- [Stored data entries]
----------
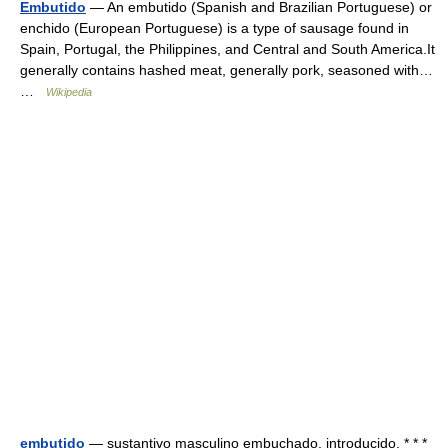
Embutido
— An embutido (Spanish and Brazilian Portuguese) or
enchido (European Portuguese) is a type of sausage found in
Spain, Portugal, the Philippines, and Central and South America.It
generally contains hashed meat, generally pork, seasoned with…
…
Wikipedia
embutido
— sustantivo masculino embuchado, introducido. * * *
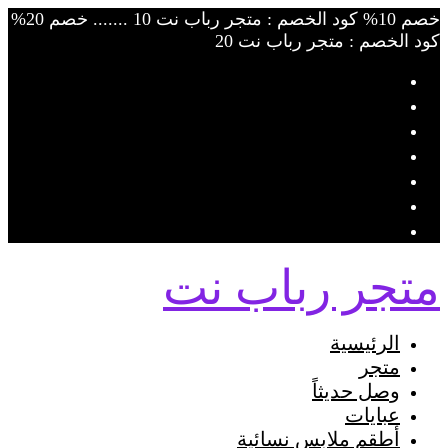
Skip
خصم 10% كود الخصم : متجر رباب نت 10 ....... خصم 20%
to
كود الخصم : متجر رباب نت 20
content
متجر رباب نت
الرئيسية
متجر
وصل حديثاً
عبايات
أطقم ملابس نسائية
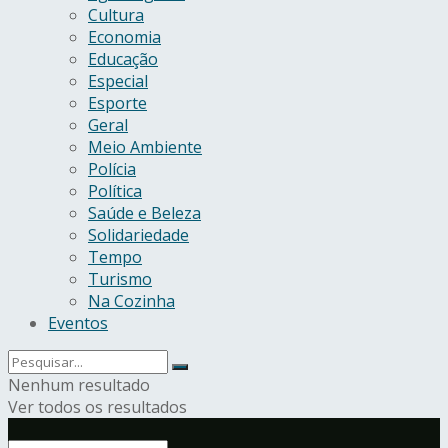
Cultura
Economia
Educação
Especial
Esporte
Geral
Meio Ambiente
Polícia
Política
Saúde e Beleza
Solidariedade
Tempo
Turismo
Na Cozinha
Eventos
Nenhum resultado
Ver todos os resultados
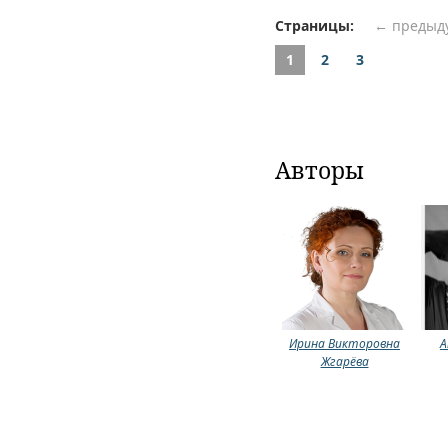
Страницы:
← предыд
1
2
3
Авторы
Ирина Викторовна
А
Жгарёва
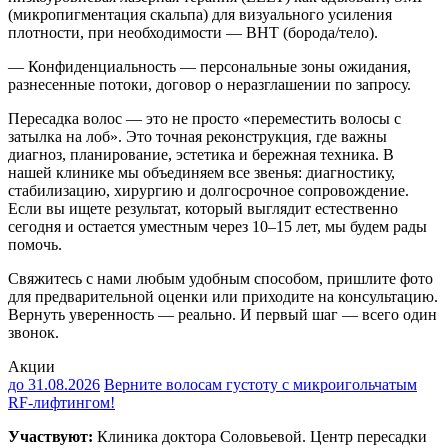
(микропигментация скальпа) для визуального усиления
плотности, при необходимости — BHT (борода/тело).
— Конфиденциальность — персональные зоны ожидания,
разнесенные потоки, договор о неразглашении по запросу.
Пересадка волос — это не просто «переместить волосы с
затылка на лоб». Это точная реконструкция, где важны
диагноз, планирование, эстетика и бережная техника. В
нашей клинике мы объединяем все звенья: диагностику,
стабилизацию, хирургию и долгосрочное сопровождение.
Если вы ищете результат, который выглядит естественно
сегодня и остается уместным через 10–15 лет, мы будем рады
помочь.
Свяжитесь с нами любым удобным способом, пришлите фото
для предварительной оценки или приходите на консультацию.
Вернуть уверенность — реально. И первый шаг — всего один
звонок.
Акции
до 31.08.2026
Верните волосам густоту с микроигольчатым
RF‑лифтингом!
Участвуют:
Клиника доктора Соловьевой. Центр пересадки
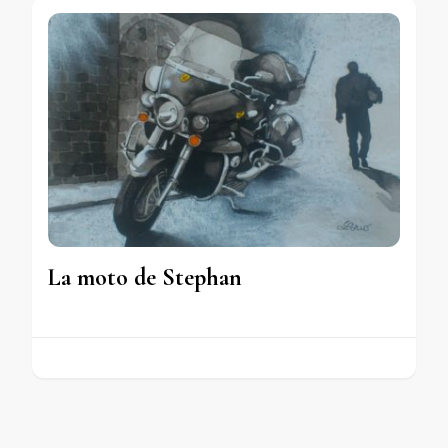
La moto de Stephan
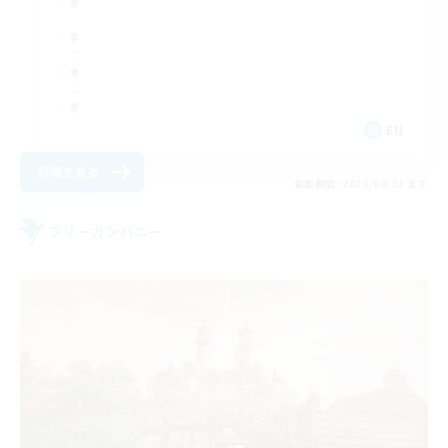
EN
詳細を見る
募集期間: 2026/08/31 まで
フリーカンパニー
----------
- [WHAT TO PRODUCE] Lines from the entries that contain the string "رباب" are what must be copied.

- [SOLVED EXERCISE]
خصم 10% كود الخصم : متجر رباب نت 10 ....... خصم 20%
كود الخصم : متجر رباب نت 20
متجر رباب نت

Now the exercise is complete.